I have researched and found 2 approaches but haven't understood both.Can anyone explain it clearly or probably with any real world example?
Approach 1
Four digit numbers $ = 4 \cdot 3 \cdot 2 \cdot 1 = 24$ ways we can form a four digit number. Since it's a 4 digit number, each digit will appear $6= 24/4$ times in each of units, tens, hundreds, and thousands place. Therefore, the sum of digits in the units place is $6(1+2+5+6)=84$.
Why they are adding $1+2+5+6$?
Similarly sum of digits at tens,hundreds,thousands place is $84$
Required sum of all numbers $= 84+ 84 \cdot 10+ 84 \cdot 100+ 84 \cdot 1000=93324$
Approach 2
I found it here:
Find the sum of all 4-digit numbers formed by using digits 0, 2, 3, 5 and 8?
Though I have understood the 2 approaches, I am not able to understand the question.
Best Answer
In this answer I presume that all digits $1,2,5,6$ must be present in the number.

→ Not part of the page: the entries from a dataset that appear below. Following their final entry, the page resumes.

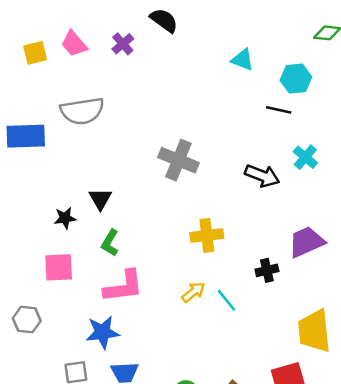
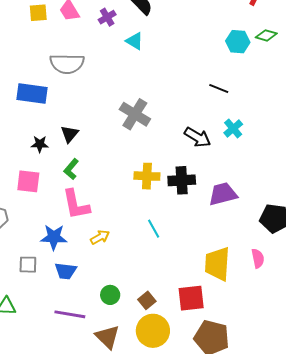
cyan triangle: (243, 60) -> (135, 41), moved
cyan hexagon: (296, 79) -> (238, 42), moved
blue rectangle: (26, 136) -> (32, 93), moved
black cross: (267, 270) -> (182, 180), moved, size x1.5
pink L-shape: (123, 286) -> (76, 205), turned 76
yellow arrow: (193, 292) -> (100, 237), moved

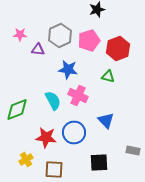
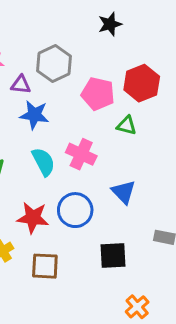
pink pentagon: (89, 40) -> (98, 94), moved, turned 30
blue star: (68, 70) -> (34, 115), moved

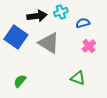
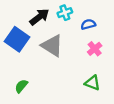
black arrow: (37, 16) -> (39, 17), turned -30
green triangle: (78, 78) -> (93, 83), moved

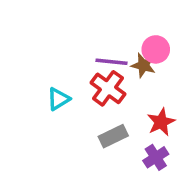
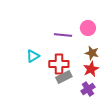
brown star: (143, 65) -> (92, 53), moved
red cross: (108, 88) -> (59, 64), moved, turned -36

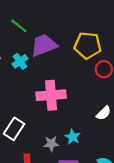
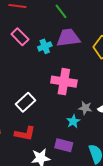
green line: (19, 26) -> (61, 11), moved
gray star: (51, 144) -> (85, 108), moved

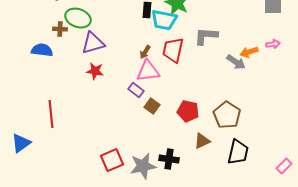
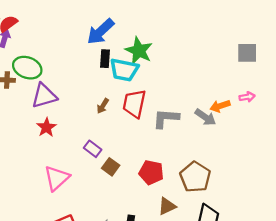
gray L-shape: (206, 36) -> (166, 118), moved
red star: (95, 71) -> (46, 127), turned 30
pink triangle: (148, 71) -> (57, 178), moved, turned -35

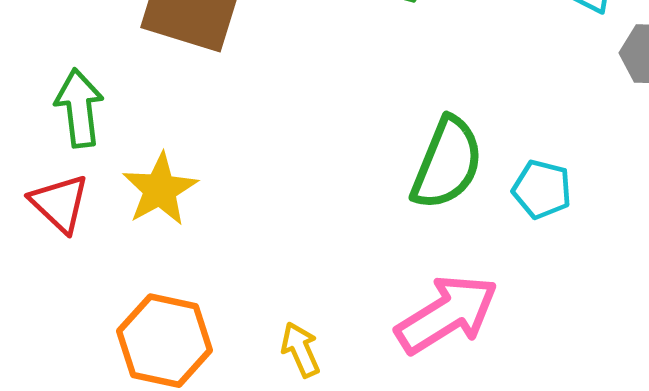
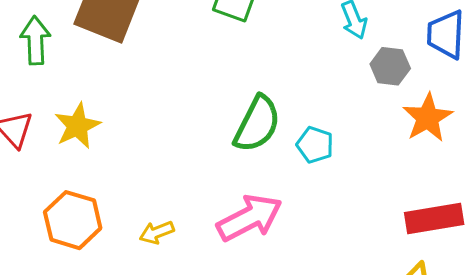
green arrow: (79, 108) -> (35, 40), moved
yellow arrow: (300, 350) -> (157, 232), turned -92

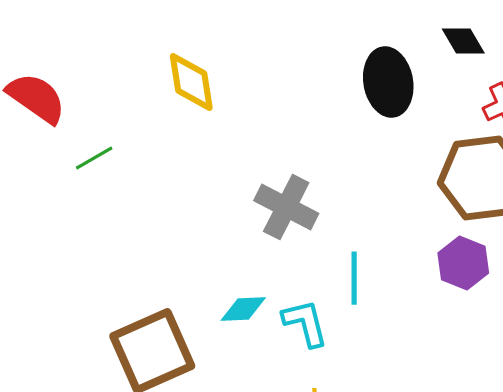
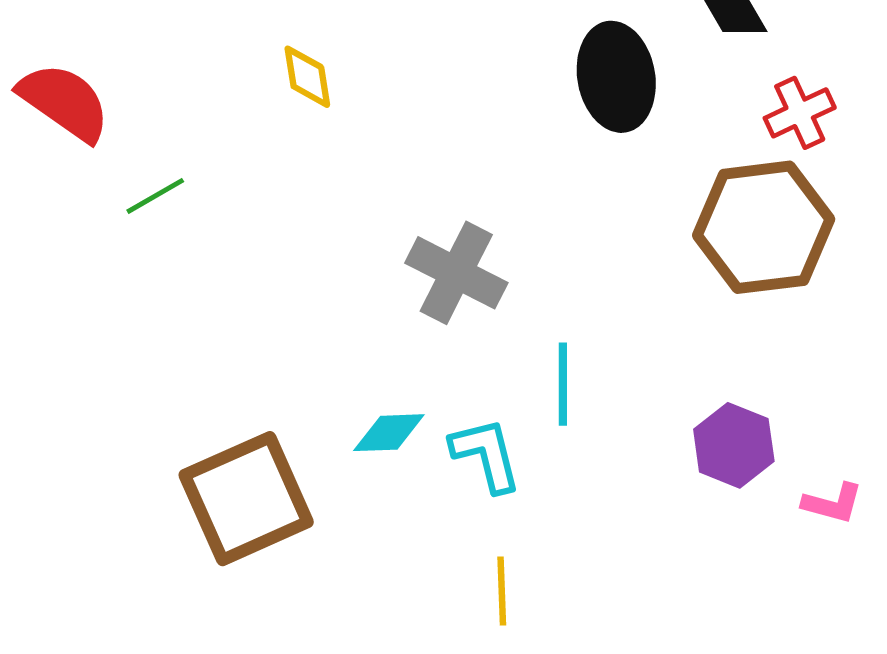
yellow diamond: (191, 82) -> (307, 77), size x0.7
purple hexagon: (463, 263) -> (734, 445), moved

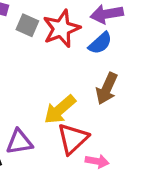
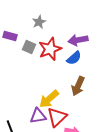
purple triangle: (19, 142) -> (38, 116), moved

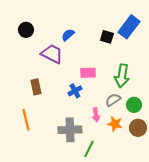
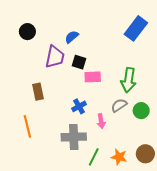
black square: (107, 37) -> (79, 62), moved
purple trapezoid: (52, 54) -> (55, 57), turned 75
blue cross: (75, 91) -> (79, 106), moved
orange star: (115, 124) -> (119, 157), moved
brown circle: (138, 128) -> (145, 154), moved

There are $4!=24$ such numbers.
We can index them with $i=1,\dots,24$ and write each of them as $$n_{i}=a_{i}+10b_{i}+100c_{i}+1000d_{i}$$ where $\left\{ a_{i},b_{i},c_{i},d_{i}\right\}=\{1,2,5,6\} $
Then $$\sum_{i=1}^{24}n_{i}=\sum_{i=1}^{24}a_{i}+10\sum_{i=1}^{24}b_{i}+100\sum_{i=1}^{24}c_{i}+1000\sum_{i=1}^{24}d_{i}$$
$\left\{ i\mid a_{i}=1\right\} $, $\left\{ i\mid a_{i}=2\right\} $, $\left\{ i\mid a_{i}=5\right\} $ and $\left\{ i\mid a_{i}=6\right\} $ have equal cardinality $\frac{24}4=6$ so: $$\sum_{i=1}^{24}a_{i}=6.1+6.2+6.5+6.6=6(1+2+5+6)=84$$
This can also be applied for $b,c$ and $d$ and finally we find: $$\sum_{i=1}^{24}n_{i}=84+10.84+100.84+1000.84=1111.84=93324$$
Does this really answers your question? If not, then please let me know.